UNESCO has defined the following key competencies for education for sustainable development:

  1. Systems thinking: the ability to analyze links between disease/health and the environment, the economy and social conditions.
  2. Future-oriented thinking: the ability to analyze the potential future consequences of present actions, e.g. the risks involved in overtreatment or anti-microbial resistance.
  3. Normative thinking: the ability to make difficult moral choices and set priorities.
  4. Strategic thinking: the ability to supervise and manage others.
  5. Collaboration: the ability to work in teams across disciplines and in tandem with patients.
  6. Critical thinking: Critical reflection is a prerequisite for wise decisions. This includes the competence to analyze contradictions underpinning the very concept of sustainability.
  7. Self-reflection: This is about self-insight with regard to one's own possibilities, development expertise and role.
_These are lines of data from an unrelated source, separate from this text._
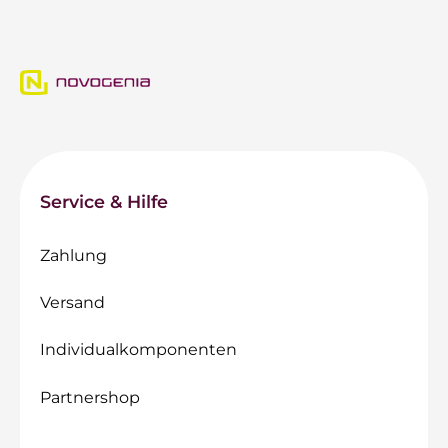
Service & Hilfe
Zahlung
Versand
Individualkomponenten
Partnershop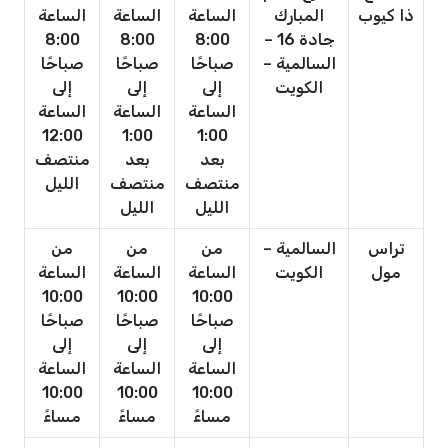
ذا كيوب
المبارك
الساعة
الساعة
الساعة
جادة 16 –
8:00
8:00
8:00
السالمية –
صباحًا
صباحًا
صباحًا
الكويت
إلى
إلى
إلى
الساعة
الساعة
الساعة
12:00
1:00
1:00
بعد
بعد
منتصف
منتصف
منتصف
الليل
الليل
الليل
تراس
السالمية –
من
من
من
مول
الكويت
الساعة
الساعة
الساعة
10:00
10:00
10:00
صباحًا
صباحًا
صباحًا
إلى
إلى
إلى
الساعة
الساعة
الساعة
10:00
10:00
10:00
مساءً
مساءً
مساءً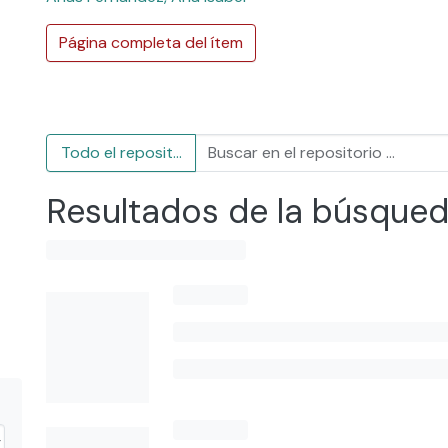
Página completa del ítem
Todo el repositorio
Resultados de la búsque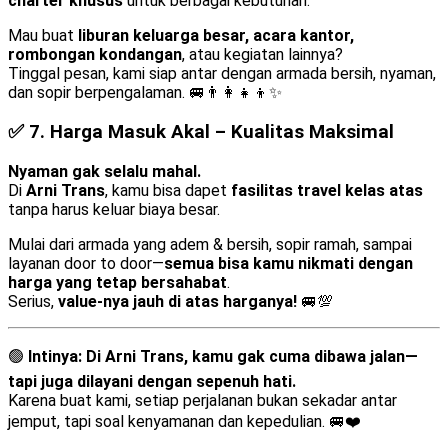
charter khusus
untuk berbagai kebutuhan.
Mau buat
liburan keluarga besar, acara kantor,
rombongan kondangan
, atau kegiatan lainnya?
Tinggal pesan, kami siap antar dengan armada bersih, nyaman,
dan sopir berpengalaman. 🚐👨‍👩‍👧‍👦✨
✅ 7.
Harga Masuk Akal – Kualitas Maksimal
Nyaman gak selalu mahal.
Di
Arni Trans
, kamu bisa dapet
fasilitas travel kelas atas
tanpa harus keluar biaya besar.
Mulai dari armada yang adem & bersih, sopir ramah, sampai
layanan door to door—
semua bisa kamu nikmati dengan
harga yang tetap bersahabat
.
Serius,
value-nya jauh di atas harganya!
🚐💯
🟢
Intinya:
Di Arni Trans, kamu gak cuma dibawa jalan—
tapi juga dilayani dengan sepenuh hati.
Karena buat kami, setiap perjalanan bukan sekadar antar
jemput, tapi soal kenyamanan dan kepedulian. 🚐❤️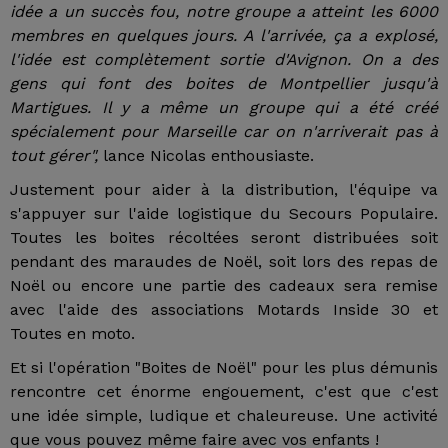
idée a un succès fou, notre groupe a atteint les 6000
membres en quelques jours. A l'arrivée, ça a explosé,
l'idée est complètement sortie d'Avignon. On a des
gens qui font des boites de Montpellier jusqu'à
Martigues. Il y a même un groupe qui a été créé
spécialement pour Marseille car on n'arriverait pas à
tout gérer",
lance Nicolas enthousiaste.
Justement pour aider à la distribution, l'équipe va
s'appuyer sur l'aide logistique du Secours Populaire.
Toutes les boites récoltées seront distribuées soit
pendant des maraudes de Noël, soit lors des repas de
Noël ou encore une partie des cadeaux sera remise
avec l'aide des associations Motards Inside 30 et
Toutes en moto.
Et si l'opération "Boites de Noël" pour les plus démunis
rencontre cet énorme engouement, c'est que c'est
une idée simple, ludique et chaleureuse. Une activité
que vous pouvez même faire avec vos enfants !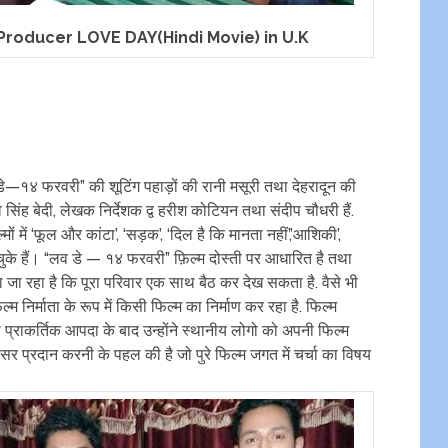
-Producer LOVE DAY(Hindi Movie) in U.K
“लव डे—१४ फरवरी” की शूटिंग पहाड़ों की रानी मसूरी तथा देहरादून की
ेव सिंह बेदी, लेखक निर्देशक द्व हरीश कोटियन तथा संदीप चौधरी हैं.
ं में ‘फूल और कांटा’, ‘सड़क’, ‘दिल है कि मानता नहीं’,’आशिकी’,
ुके हैं। “लव डे — १४ फरवरी” फ़िल्म दोस्ती पर आधारित है तथा
ाया जा रहा है कि पूरा परिवार एक साथ बैठ कर देख सकता है. वैसे भी
म निर्माता के रूप में किसी फिल्म का निर्माण कर रहा है. फिल्म
था प्राकर्तिक आपदा के बाद उन्होंने स्थानीय लोगो को अपनी फिल्म
 अवसर प्रदान करनी के पहल की है जो पुरे फिल्म जगत में चर्चा का विषय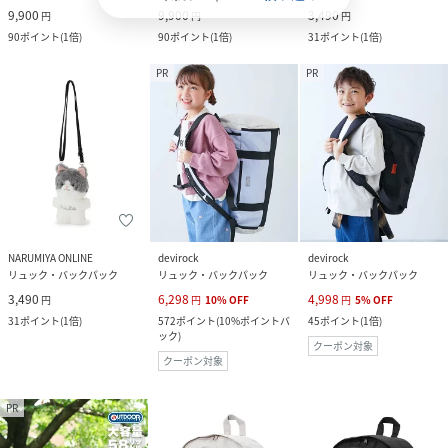
9,900
9,900
3,490
円
円
円
90
ポイント
(
1倍
)
90
ポイント
(
1倍
)
31
ポイント
(
1倍
)
PR
PR
NARUMIYA ONLINE
devirock
devirock
リュック・バックパック
リュック・バックパック
リュック・バックパック
3,490
6,298
4,998
円
円
10
%
OFF
円
5
%
OFF
31
ポイント
(
1倍
)
572
ポイント
(
10%ポイントバ
45
ポイント
(
1倍
)
ック
)
クーポン対象
クーポン対象
PR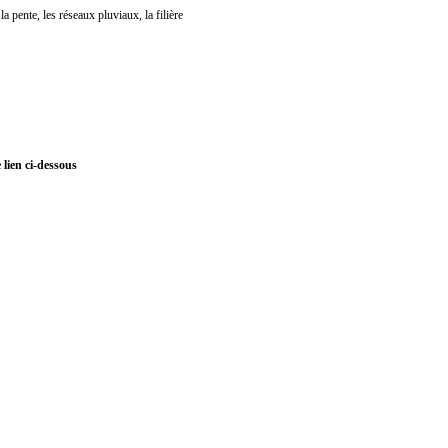
la pente, les réseaux pluviaux, la filière
e lien ci-dessous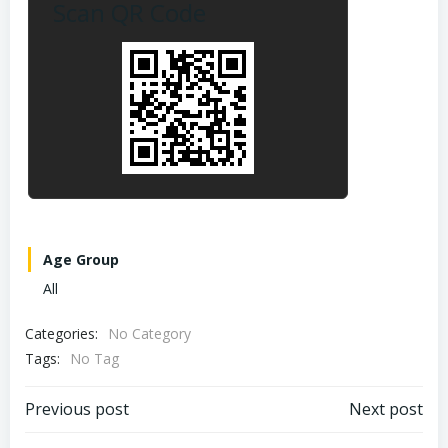
Scan QR Code
Age Group
All
Categories:
No Category
Tags:
No Tag
Post
Post
Previous post
Next post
To introduce our students to these competencies and train them in applying them in health-related decisions, we need realistic, relevant, and complex cases from the health sector that illustrate genuine dilemmas with which decision-makers have to deal.

One of the main ambitions of SHE is thus to develop an open-access electronic database (a sustainability case bank) featuring case descriptions in which the various aspects of sustainability, as well as the above listed competencies, come into play.

We also need to develop methods for cased-based reasoning in teaching settings and to explore how this kind of reasoning is conducted within teams of practitioners.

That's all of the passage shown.